Report: Big payoff from GM crops
Genetically modified crops benefit both farmers' finances and the environment, according to a report released today. PG Economics Ltd., a British company that provides advisory and consultancy service to agriculture and other natural resource-bas...
Genetically modified crops benefit both farmers' finances and the environment, according to a report released today.
PG Economics Ltd., a British company that provides advisory and consultancy service to agriculture and other natural resource-based industries, says GM crops have "delivered more environmentally friendly farming practices while providing clear improvements to farmer productivity and income."
Farmers in both developed and developing countries benefit from GM technology, the report says.
The report finds that GM crops have these global impacts:
•Biotech crops have "contributed to significantly reducing the release of greenhouse gas emission from agricultural practices." In 2012, this amounted to the equivalent of removing 27 billion kilograms of carbon dioxide from the atmosphere, or equal to removing 11.9 million cars from the road for one year.
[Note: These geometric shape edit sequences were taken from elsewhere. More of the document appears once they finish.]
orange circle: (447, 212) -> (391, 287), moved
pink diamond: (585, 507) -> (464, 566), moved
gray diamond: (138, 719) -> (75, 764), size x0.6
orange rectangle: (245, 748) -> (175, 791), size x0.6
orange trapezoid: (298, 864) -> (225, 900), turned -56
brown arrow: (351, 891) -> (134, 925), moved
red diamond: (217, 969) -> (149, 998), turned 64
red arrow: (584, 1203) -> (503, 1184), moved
•Crop biotechnology reduced pesticide spray from 1996 to 2012 by 503 million kilograms.
•Insect resistant technology in cotton and corn has pushed up yields. The average yield gains from 1996 to 2012 were 10.4 percent for insect-resistant corn and 16.1 percent for insect -resistant cotton.
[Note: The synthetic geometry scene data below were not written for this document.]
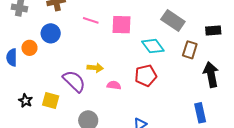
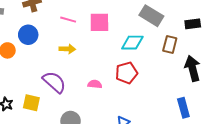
cyan diamond: (153, 46) -> (132, 43), turned -50
yellow arrow: (95, 68) -> (67, 49), moved

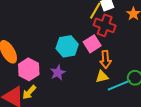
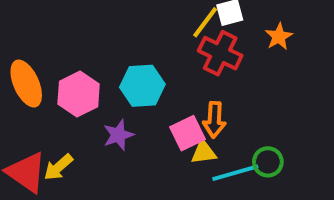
pink square: (92, 44) -> (188, 133), moved
pink hexagon: (29, 69) -> (79, 94), moved

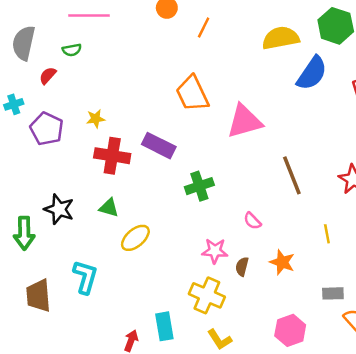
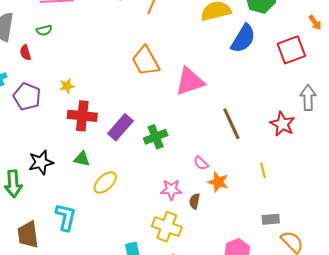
red semicircle: (48, 76) -> (25, 53), turned -56
purple rectangle: (159, 146) -> (120, 127), moved, turned -72
black star: (59, 209) -> (41, 162), turned -30
orange star: (282, 262) -> (218, 182), moved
•The highest yield gains go to farmers in developing countries, many of whom have few resources and farm small plots of land.
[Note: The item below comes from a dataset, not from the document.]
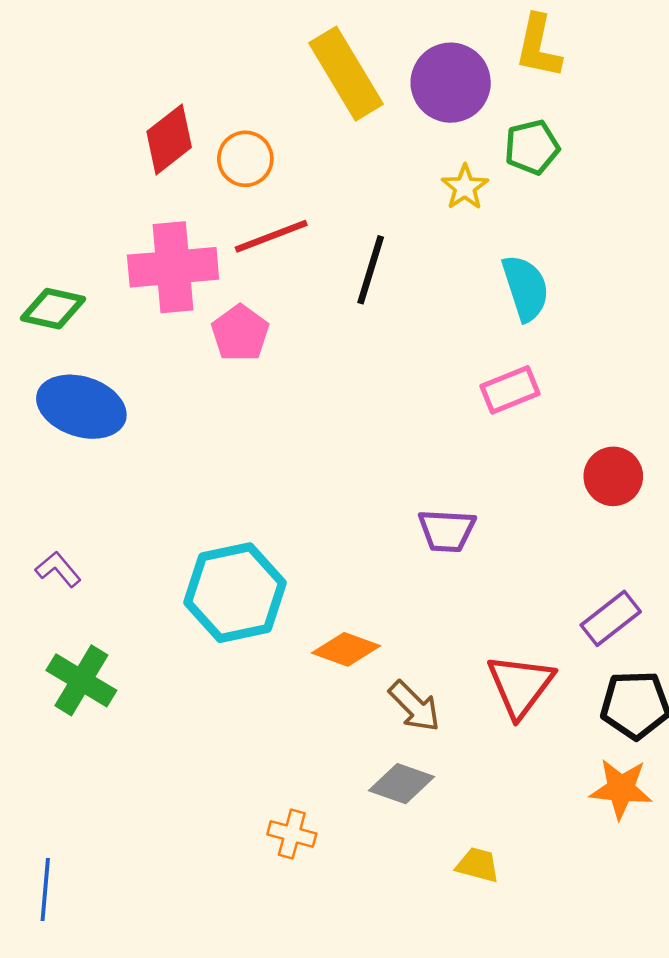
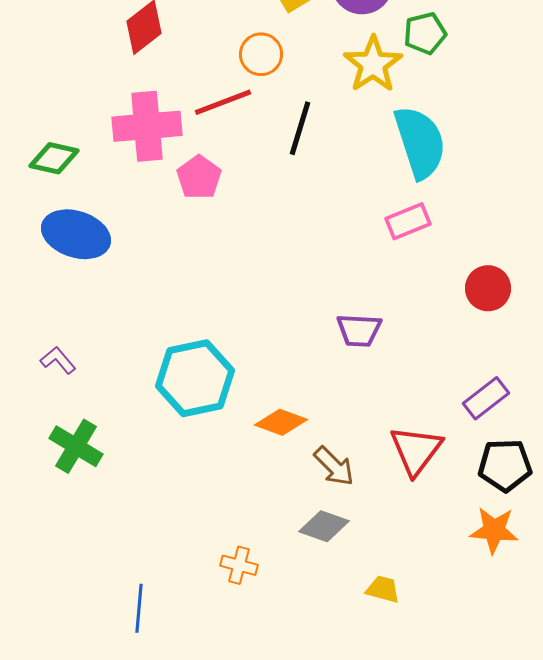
orange circle: (245, 159) -> (261, 54), moved
yellow star: (465, 187) -> (373, 64), size x1.6
cyan semicircle: (525, 288) -> (420, 142), size x1.4
blue line: (45, 889) -> (139, 608), moved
•Farm income gains associated with crop biotechnology were divided equally between farmers in developing and developed countries.
•Farmers in developing countries received $3.74 for each dollar invested in GM crops seed. Farmers in developed countries received $3.04 for each dollar invested in GM crop seed. The higher rate of return in developing countries partly reflects their weaker provision and enforcement of intellectual property rights.